Claas Relotius
2018-12-20 16:26:26.133131+00 by Dan Lyke 0 comments
Shadow forwarded along a couple of links about what seems to be the news of the day, and I 've added a few more: Der Spiegel journalist messed with the wrong small town:
There are so many lies here, that my friend Jake and I had to narrow them down to top 11 most absurd lies (we couldn’t do just 10) for the purpose of this article. We’ve been working on it since the article came out in spring of 2017, but had to set it aside to attend to our lives (raising a family, managing a nonprofit organization, etc.) before coming back to it this fall, and finally wrapped things up a few weeks ago, just in time to hear today that Relotius was fired when he was exposed for fabricating many of his articles.
Germany's Der Spiegel says star reporter Claas Relotius wrote fake stories 'on a grand scale':
Several major features Relotius wrote for Der Spiegel that were also nominated for or won journalism awards are now under scrutiny, according to the magazine.
When the news really is fake: German reporter admits fabricating coverage at leading news magazine:
But at a time when political parties are deeply polarized on both sides of the Atlantic, the Spiegel controversy could also bolster those who now regularly portray reporting as “fake news.” As a publication that often allows its reporters to include subjective observations in their stories, Spiegel’s anti-Trump cover pieces had been widely shared in liberal circles in recent years. The fact that Relotius was initially exposed because of a story from the United States was immediately used to discredit the magazine’s wider coverage.
Among them, "The Last Witness," about an American who allegedly travels to an execution as a witness, "Lion Children," about two Iraqi children who have been kidnapped and reeducated by the Islamic State, and "Number 440," a feature about alleged prisoners at the US detention facility in Guantanamo Bay, Cuba.
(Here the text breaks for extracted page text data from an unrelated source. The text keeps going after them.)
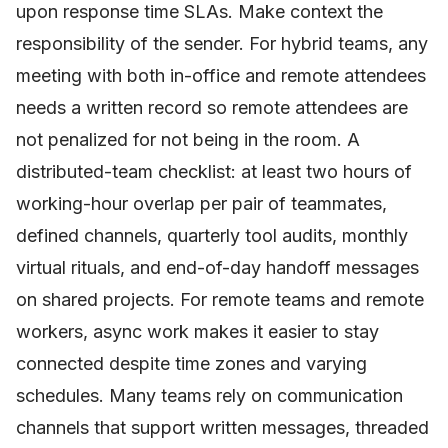
upon response time SLAs. Make context the
responsibility of the sender. For hybrid teams, any
meeting with both in-office and remote attendees
needs a written record so remote attendees are
not penalized for not being in the room. A
distributed-team checklist: at least two hours of
working-hour overlap per pair of teammates,
defined channels, quarterly tool audits, monthly
virtual rituals, and end-of-day handoff messages
on shared projects. For remote teams and remote
workers, async work makes it easier to stay
connected despite time zones and varying
schedules. Many teams rely on communication
channels that support written messages, threaded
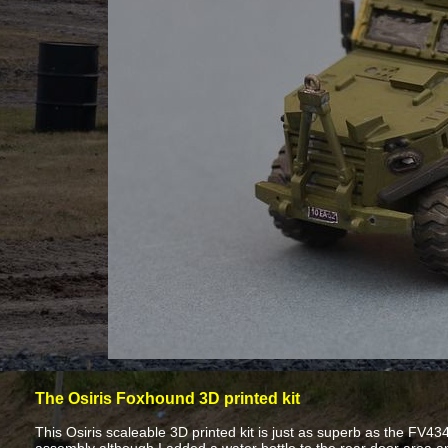
The Osiris Foxhound 3D printed kit
This Osiris scaleable 3D printed kit is just as superb as the FV434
Writer touted by CNN as 'Journalist of the Year' forced to resign for fabricating stories
The Relotius case resembles past instances where journalists have been caught fabricating stories. Those accused previously have included Stephen Glass, who was fired from the New Republic magazine, Jayson Blair, fired from the New York Times, and Janet Cooke, a Washington Post reporter whose story about a child addicted to heroin won a Pulitzer Prize before it was revealed to be a fabrication.